(Beginning of GIVEN DATA)
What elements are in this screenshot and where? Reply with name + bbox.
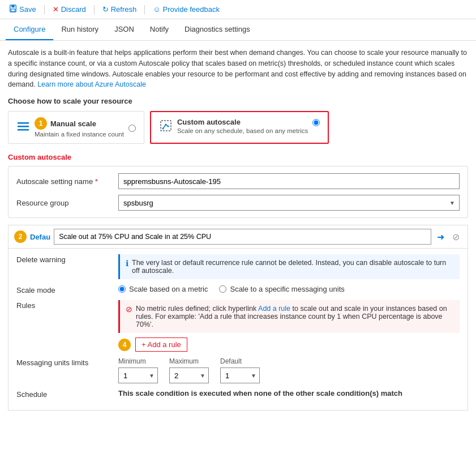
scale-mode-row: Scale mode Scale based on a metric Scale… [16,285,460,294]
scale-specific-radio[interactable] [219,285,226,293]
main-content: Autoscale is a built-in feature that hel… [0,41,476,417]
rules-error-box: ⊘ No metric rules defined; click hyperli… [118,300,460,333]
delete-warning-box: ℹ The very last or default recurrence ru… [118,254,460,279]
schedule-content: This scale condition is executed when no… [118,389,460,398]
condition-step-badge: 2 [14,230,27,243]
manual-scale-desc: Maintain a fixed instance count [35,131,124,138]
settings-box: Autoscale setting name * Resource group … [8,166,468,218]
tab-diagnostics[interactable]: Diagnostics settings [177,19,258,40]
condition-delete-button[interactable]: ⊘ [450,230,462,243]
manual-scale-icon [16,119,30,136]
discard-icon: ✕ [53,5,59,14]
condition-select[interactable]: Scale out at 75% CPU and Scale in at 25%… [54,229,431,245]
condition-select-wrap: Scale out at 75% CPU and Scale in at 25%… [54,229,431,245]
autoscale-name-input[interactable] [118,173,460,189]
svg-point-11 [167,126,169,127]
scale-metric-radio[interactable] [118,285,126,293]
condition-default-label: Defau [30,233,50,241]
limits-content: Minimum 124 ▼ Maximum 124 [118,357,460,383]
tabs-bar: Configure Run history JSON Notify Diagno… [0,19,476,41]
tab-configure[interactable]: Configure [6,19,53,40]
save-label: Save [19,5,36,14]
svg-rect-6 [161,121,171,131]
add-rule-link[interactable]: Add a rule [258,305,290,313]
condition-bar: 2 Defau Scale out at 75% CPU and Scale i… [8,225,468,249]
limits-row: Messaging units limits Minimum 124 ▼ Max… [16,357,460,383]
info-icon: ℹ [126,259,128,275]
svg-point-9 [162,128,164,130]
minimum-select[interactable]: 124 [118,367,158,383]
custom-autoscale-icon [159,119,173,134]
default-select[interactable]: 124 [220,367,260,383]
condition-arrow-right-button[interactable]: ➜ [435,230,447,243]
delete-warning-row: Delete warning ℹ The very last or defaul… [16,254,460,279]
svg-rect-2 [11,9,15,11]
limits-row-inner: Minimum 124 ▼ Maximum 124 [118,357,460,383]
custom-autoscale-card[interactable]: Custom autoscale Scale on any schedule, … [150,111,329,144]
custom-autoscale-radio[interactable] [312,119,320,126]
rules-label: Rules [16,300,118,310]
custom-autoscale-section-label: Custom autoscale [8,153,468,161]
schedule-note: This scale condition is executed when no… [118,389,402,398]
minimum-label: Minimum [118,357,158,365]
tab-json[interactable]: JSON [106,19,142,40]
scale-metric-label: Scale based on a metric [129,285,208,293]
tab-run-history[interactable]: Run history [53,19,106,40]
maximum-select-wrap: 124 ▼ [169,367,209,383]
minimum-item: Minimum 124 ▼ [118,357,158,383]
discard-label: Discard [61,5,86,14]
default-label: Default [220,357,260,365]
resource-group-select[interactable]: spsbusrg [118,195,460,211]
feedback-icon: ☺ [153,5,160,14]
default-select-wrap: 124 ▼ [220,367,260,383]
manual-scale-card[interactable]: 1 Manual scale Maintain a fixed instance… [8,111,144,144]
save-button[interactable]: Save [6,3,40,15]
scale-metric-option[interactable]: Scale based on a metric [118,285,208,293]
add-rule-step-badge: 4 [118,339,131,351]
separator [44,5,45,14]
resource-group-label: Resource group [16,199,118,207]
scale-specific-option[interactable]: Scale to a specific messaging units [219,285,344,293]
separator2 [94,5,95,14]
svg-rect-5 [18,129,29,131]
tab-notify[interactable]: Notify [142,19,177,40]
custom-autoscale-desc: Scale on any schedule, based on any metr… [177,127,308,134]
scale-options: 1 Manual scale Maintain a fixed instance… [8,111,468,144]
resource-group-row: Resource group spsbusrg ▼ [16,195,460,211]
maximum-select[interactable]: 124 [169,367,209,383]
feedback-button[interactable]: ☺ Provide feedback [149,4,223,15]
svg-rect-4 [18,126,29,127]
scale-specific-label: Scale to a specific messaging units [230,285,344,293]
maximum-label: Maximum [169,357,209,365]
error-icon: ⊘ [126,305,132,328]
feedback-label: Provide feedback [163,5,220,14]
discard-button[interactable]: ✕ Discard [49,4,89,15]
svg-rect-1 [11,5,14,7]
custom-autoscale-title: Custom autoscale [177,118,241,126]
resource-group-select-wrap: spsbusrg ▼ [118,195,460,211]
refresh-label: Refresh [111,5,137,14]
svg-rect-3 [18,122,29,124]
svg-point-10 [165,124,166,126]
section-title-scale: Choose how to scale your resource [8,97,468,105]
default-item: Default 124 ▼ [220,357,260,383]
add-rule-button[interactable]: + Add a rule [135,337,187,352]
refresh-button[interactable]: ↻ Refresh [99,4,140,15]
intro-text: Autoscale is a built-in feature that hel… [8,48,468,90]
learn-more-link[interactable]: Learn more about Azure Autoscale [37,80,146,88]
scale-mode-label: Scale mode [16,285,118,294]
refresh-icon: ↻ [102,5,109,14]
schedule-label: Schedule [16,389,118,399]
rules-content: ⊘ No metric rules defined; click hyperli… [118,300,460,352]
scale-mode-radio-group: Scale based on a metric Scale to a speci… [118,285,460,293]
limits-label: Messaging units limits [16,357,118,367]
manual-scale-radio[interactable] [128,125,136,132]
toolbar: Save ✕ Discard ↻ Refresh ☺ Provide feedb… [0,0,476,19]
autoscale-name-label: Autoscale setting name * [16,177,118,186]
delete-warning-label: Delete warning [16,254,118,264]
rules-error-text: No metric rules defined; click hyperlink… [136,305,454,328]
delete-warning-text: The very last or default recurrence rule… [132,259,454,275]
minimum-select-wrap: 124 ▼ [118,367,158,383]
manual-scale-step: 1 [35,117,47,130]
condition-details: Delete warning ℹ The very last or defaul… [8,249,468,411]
(End of GIVEN DATA)
• [TASK]: All lines in the records that contain "units" are to be copied and returned.

• [TASK SOLUTION]:
limits-row: Messaging units limits Minimum 124 ▼ Max… [16,357,460,383]
scale-specific-option[interactable]: Scale to a specific messaging units [219,285,344,293]
scale-specific-label: Scale to a specific messaging units [230,285,344,293]
limits-label: Messaging units limits [16,357,118,367]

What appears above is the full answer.